With further adoption of quick charges and USB PD, we expect this segment to grow sequentially. Lastly, Communications segment It represented 15.5 percent of the September quarter's revenue, fueled by the production ramp of our alpha DFM product line for smartphone battery management application. This segment demonstrated a healthy growth of 15.4%, 4%, 17.8 percent sequentially and year over year respectively. As I mentioned earlier, we saw the overall demand slowing down in Chinese smartphone market. Fortunately, our dedication to the success of Chinese smartphone OEMs in the past.

Past increased customer confidence and are now new customers, including a high end global brand, have opened the door to us. The production ramp for this new customer is near offsetting softness at others. So in December quarter, we only expect a slight sequential decline in these segments. In closing, we are pleased with the strength of our healthy revenue growth and improved gross margin. Our relentless effort to execute on our strategic transformation over the past few years is yielding results.

AAOS is now a stronger force within our industrial industry. We are armed with a better and more diverse product portfolio. And the digital customer partnerships with global brands. All this improvement give us more confidence in the resilience of our business model. We have made great progress toward our plan and will continue to build up the momentum in our growth and profitability in fiscal year 2019 and onward.

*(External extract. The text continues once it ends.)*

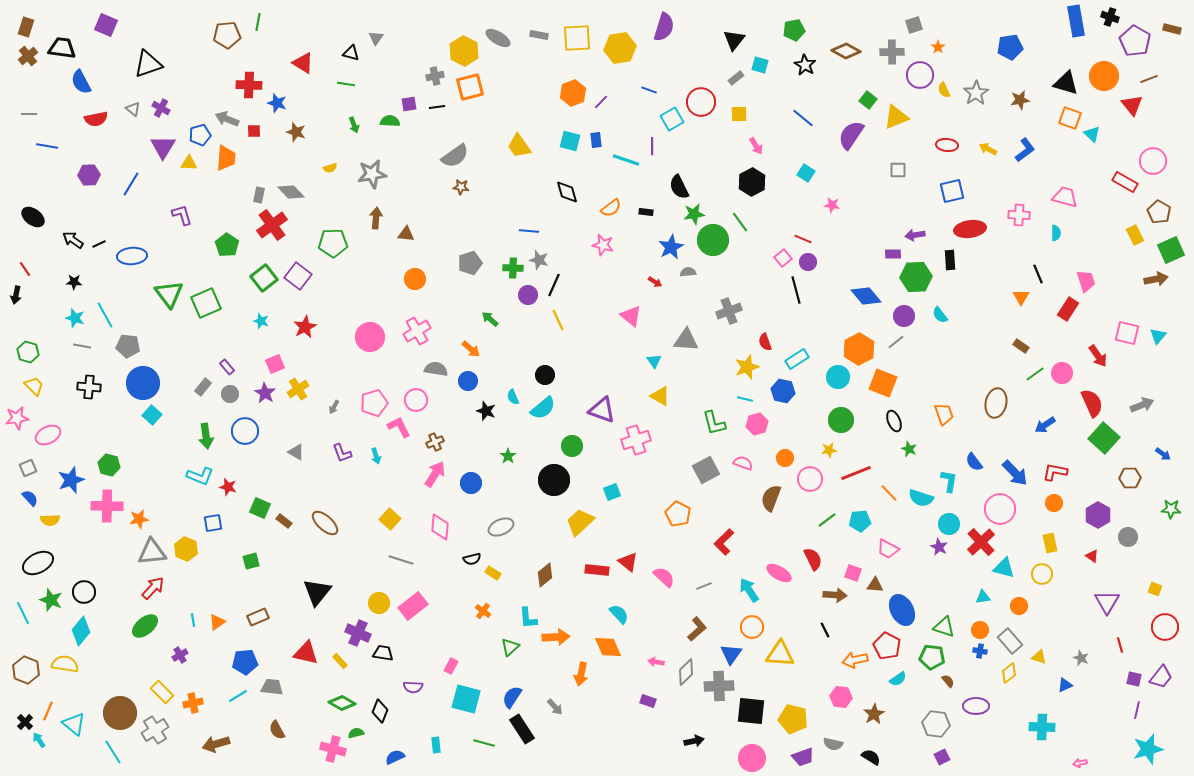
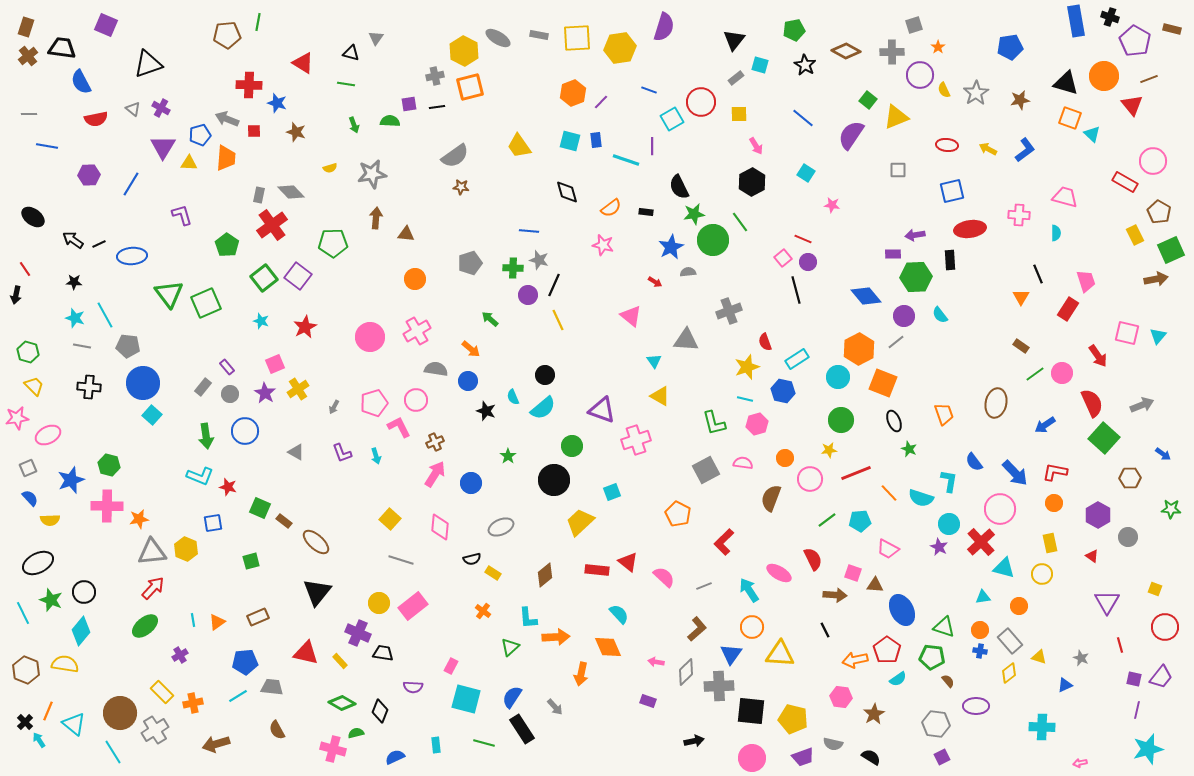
pink semicircle at (743, 463): rotated 12 degrees counterclockwise
brown ellipse at (325, 523): moved 9 px left, 19 px down
red pentagon at (887, 646): moved 4 px down; rotated 8 degrees clockwise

With this, I'll let Ivan, our CFO, to keep you the guidance. Ivan?

Speaker 4

Thank you, Mike. As we look forward to the second quarter of fiscal year 2019, we expect revenue to be between $112,000,000 $116,000,000. Gross margin to be approximately 26% plus or minus 1%. Non GAAP gross margin is expected to be approximately 29% plus or -1 percent. Non GAAP gross margin excludes $500,000 of estimated share based compensation charge, and $3,000,000 of estimated production ramp up costs related to the Chongqing joint venture.

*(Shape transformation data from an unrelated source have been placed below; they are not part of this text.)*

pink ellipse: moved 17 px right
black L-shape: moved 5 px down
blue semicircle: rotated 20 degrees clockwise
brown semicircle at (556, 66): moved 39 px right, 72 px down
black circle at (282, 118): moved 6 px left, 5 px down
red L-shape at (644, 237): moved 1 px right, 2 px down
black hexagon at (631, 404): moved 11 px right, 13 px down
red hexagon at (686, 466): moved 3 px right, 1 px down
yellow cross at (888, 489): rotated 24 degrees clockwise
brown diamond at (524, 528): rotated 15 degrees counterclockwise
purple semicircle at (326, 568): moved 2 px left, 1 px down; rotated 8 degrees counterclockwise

Operating expenses to be in the range of $32,000,000 plus or minus $1,000,000. Non GAAP operating expenses are expected to be in the range of $25,000,000 plus or minus $1,000,000. Both GAAP and non GAAP operating expenses include $3,100,000 to $3,300,000 of estimated expenses relating to our digital power controller team. Non GAAP operating expenses exclude an estimated share based compensation charge of approximately $3,100,000 and estimated pre production expenses relating to the joint venture of $3,900,000. Tax expense to be approximately $500,000 to $700,000.

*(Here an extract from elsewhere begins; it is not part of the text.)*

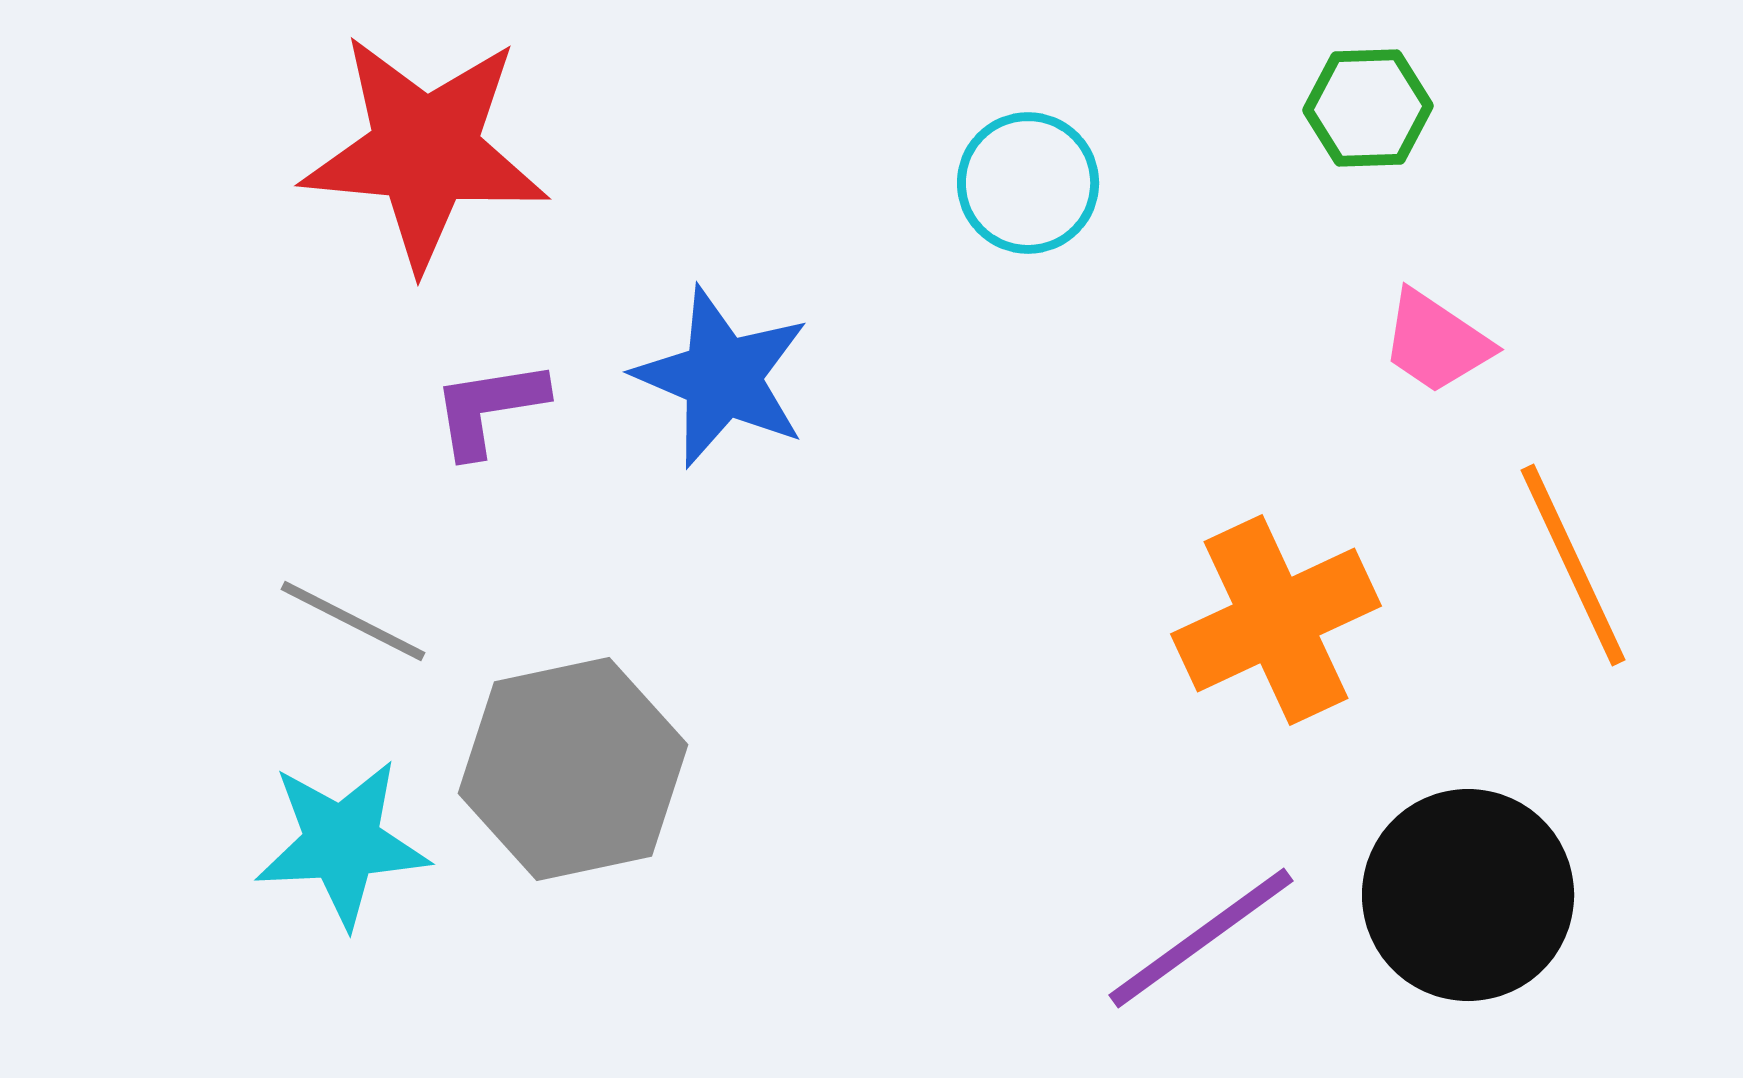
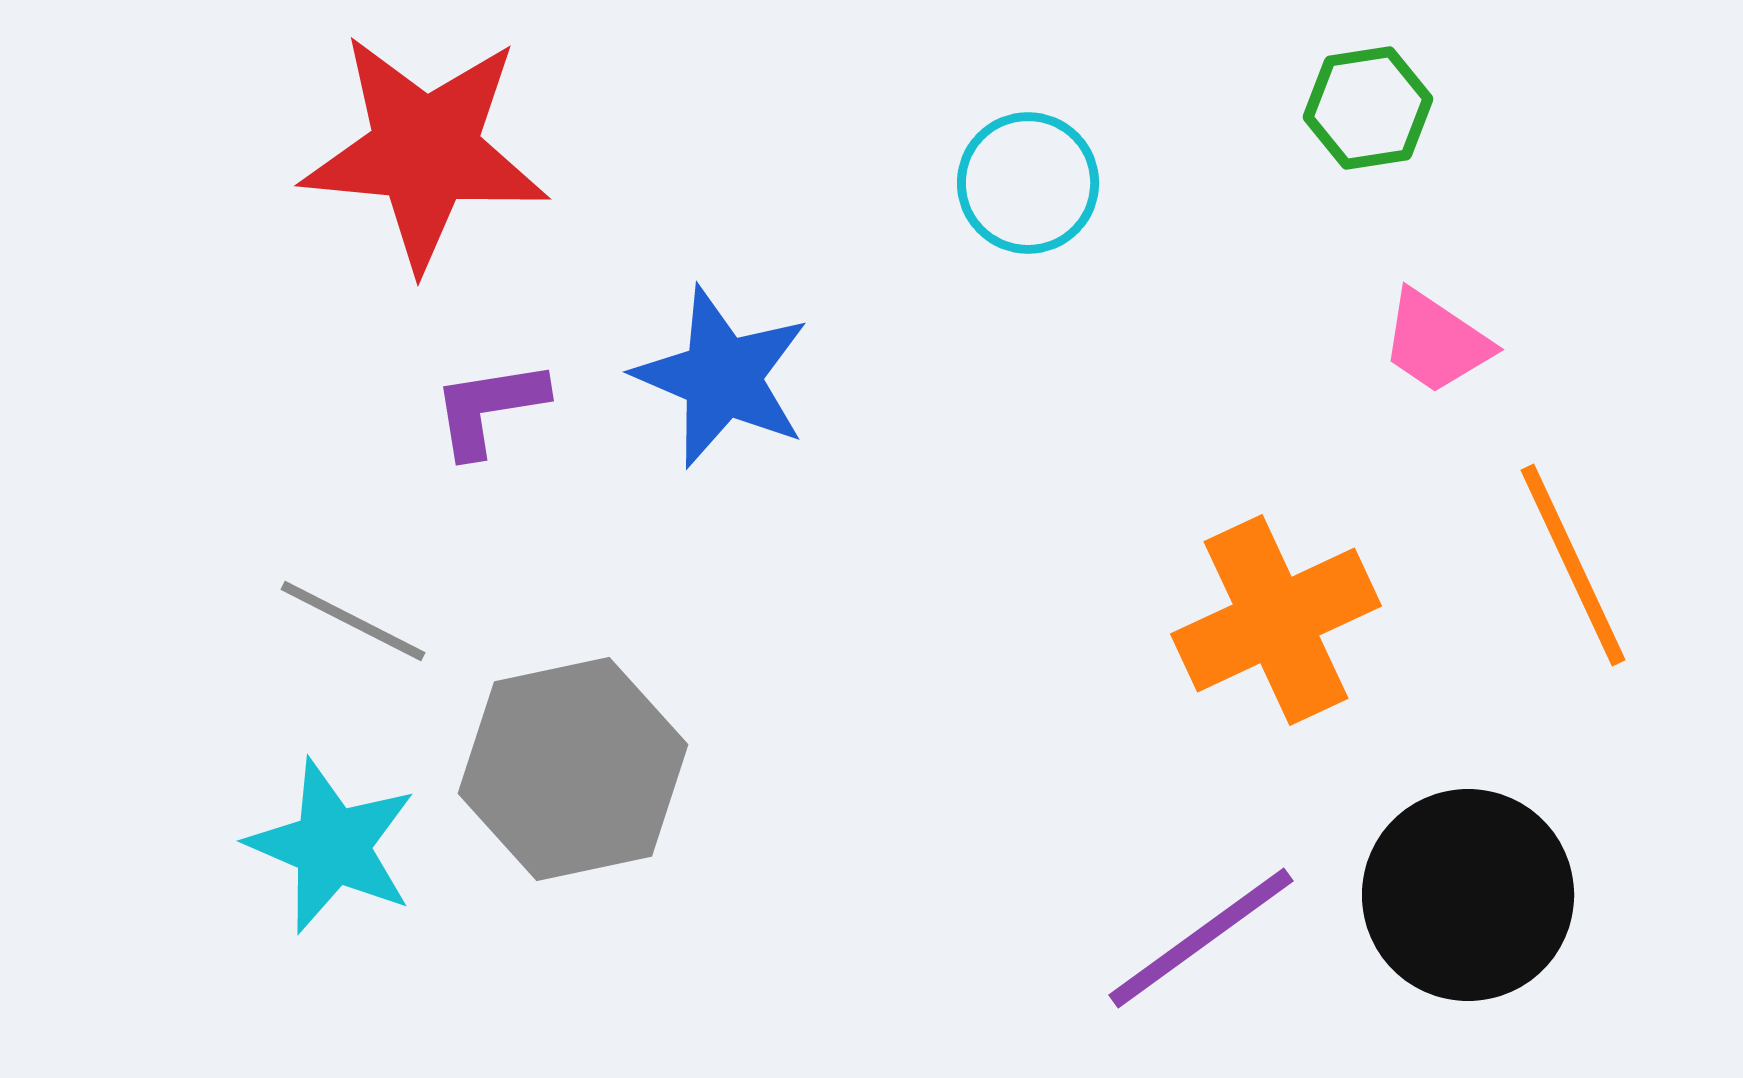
green hexagon: rotated 7 degrees counterclockwise
cyan star: moved 10 px left, 3 px down; rotated 26 degrees clockwise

Loss attributable to non controlling interest to be around $4,000,000. On a non GAAP basis, excluding estimated pre production expenses and production ramp up costs relating to the joint venture, this item is expected to be approximately $400,000. As part of our normal practice We are not assuming any obligations to update this information. With that, we'll open up the floor for questions.

Speaker 1

Certainly. And your first question comes from the line of Jeremy Kwan from Stifel Nicholas. Your line is open.

Speaker 2

My first question is in terms of your lead times, can you talk about where they stand now and where they've been before? Just wanted to see, get a little bit, better picture of the visibility that you guys have.

Speaker 5

I'll try to give you exact lead time, okay? But I can tell you one thing that I'll lead time just as long as before. Yes.

Speaker 4

At this point, Jermaine, our overall demand is still strong. Across most of the applications, the demand right now is is still exceeding our capacity to date. So right now we're still on allocation. So I mean, the situations for us is same as prior quarter at this point.

Speaker 5

I want to apologize to you, look, but it sounds like a rude look, actually, really, because we have so many different products there, the lead time are all different. That's why I cannot give you one.

Speaker 2

That's totally fair. I appreciate that. I guess in terms of the capacity then, can you talk about maybe the capacity expansion at the Oregon fab. It sounds like it's mostly done at this point. CapEx is going to come down quite a bit over the next couple of quarters.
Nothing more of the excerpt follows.